2. Description of the Related Art
Recent years have seen the advent of optical direct amplification repeaters that make use of optical fibers to which erbium or another such rare earth element has been added (EDF) in long-distance optical transmission systems, such as undersea cable systems. Furthermore, the use of wavelength multiplexing transmission technology, in which light signals of a plurality of wavelengths are multiplexed, has facilitated the transmission of large volumes of information.
Meanwhile, with an undersea cable system or the like, because of the difficulty in finding the place where damage has occurred, such as a broken cable, the method generally adopted is to conduct a search for the damage location from the terminal station side using a C-OTDR (Coherent-Optical Time Domain Reflectometer). This C-OTDR is a measurement apparatus that measures the return time of backscattering (Rayleigh scattering) light of signal light sent from the C-OTDR and advancing through the optical fiber (cable), and measures the distance to the break or other damage location of the cable.
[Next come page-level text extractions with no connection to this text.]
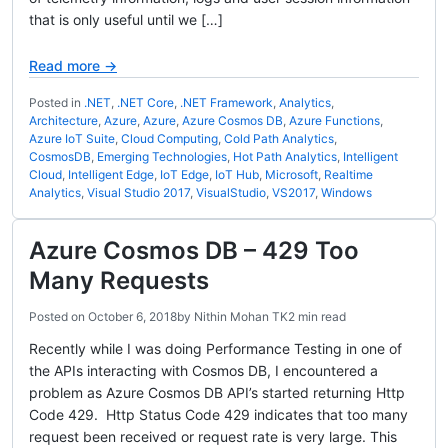
that is only useful until we […]
Read more →
Posted in
.NET
,
.NET Core
,
.NET Framework
,
Analytics
,
Architecture
,
Azure
,
Azure
,
Azure Cosmos DB
,
Azure Functions
,
Azure IoT Suite
,
Cloud Computing
,
Cold Path Analytics
,
CosmosDB
,
Emerging Technologies
,
Hot Path Analytics
,
Intelligent
Cloud
,
Intelligent Edge
,
IoT Edge
,
IoT Hub
,
Microsoft
,
Realtime
Analytics
,
Visual Studio 2017
,
VisualStudio
,
VS2017
,
Windows
Azure Cosmos DB – 429 Too
Many Requests
Posted on
October 6, 2018
by
Nithin Mohan TK
2 min read
Recently while I was doing Performance Testing in one of
the APIs interacting with Cosmos DB, I encountered a
problem as Azure Cosmos DB API’s started returning Http
Code 429. Http Status Code 429 indicates that too many
request been received or request rate is very large. This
FIGS. 7A and 7B are diagrams illustrating a method for searching for a damage location with a C-OTDR. As shown in FIG. 7A, transmission paths 1a and 1b (optical fibers) are connected to a C-OTDR 30. Repeaters 20 are positioned at specific intervals along the transmission paths 1a and 1b, and inside each repeater 20, a light amplifier 21 such as EDF is provided to the transmission paths 1a and 1b. Each repeater 20 has a by-pass path 22 that connects the transmission path 1a to the transmission path 1b. The signal light sent from the C-OTDR 30 advances through the transmission path 1a, and the backscattering light generated during this time advances through the transmission path 1b after going through the by-pass path 22 provided to the repeater 20, and is received by the C-OTDR 30.
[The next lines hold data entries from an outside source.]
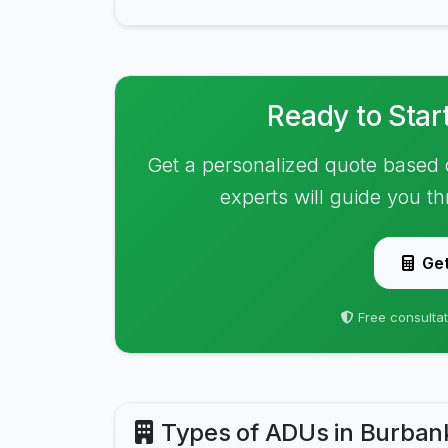
Ready to Star
Get a personalized quote based 
experts will guide you t
Get
Free consultat
Types of ADUs in Burban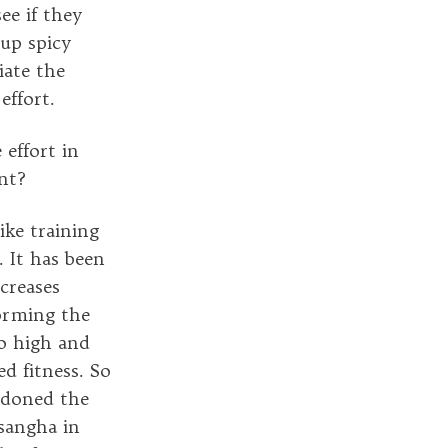
ee if they
up spicy
iate the
effort.
 effort in
nt?
ike training
. It has been
creases
forming the
o high and
ed fitness. So
ndoned the
 sangha in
FIG. 7B shows the waveform of the backscattering light received by the C-OTDR 30. This waveform includes information about the intensity(level) and the return time (that is, the distance up to the C-OTDR) of the backscattering light. Therefore, when damage occurs in the cable at point P shown in FIG. 7A, the change in the intensity level of the light is measured, as indicated by the dashed line at the position corresponding to point P in FIG. 7B, so it is possible to measure the distance up to this location.
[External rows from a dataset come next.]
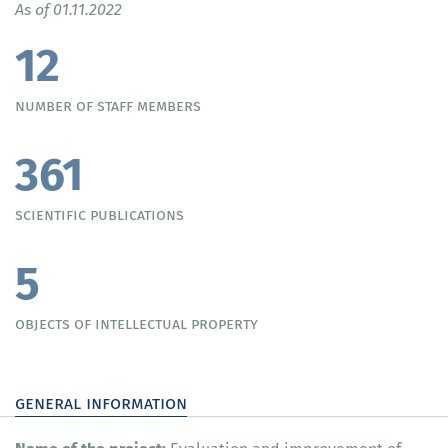
As of 01.11.2022
12
number of staff members
361
scientific publications
5
objects of intellectual property
general information
Name of the project:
FIG. 8 is a diagram illustrating the structure of an optical branching and insertion apparatus 10 that is installed in an optical transmission system such as an undersea cable system, and that branches signal light of some wavelengths from signal light in which a plurality of wavelengths have been multiplexed by wavelength multiplexing technology. In FIG. 8, the signal light having a plurality of multiplexed wavelengths is inputted from an transmission path 1 to an optical circulator 11.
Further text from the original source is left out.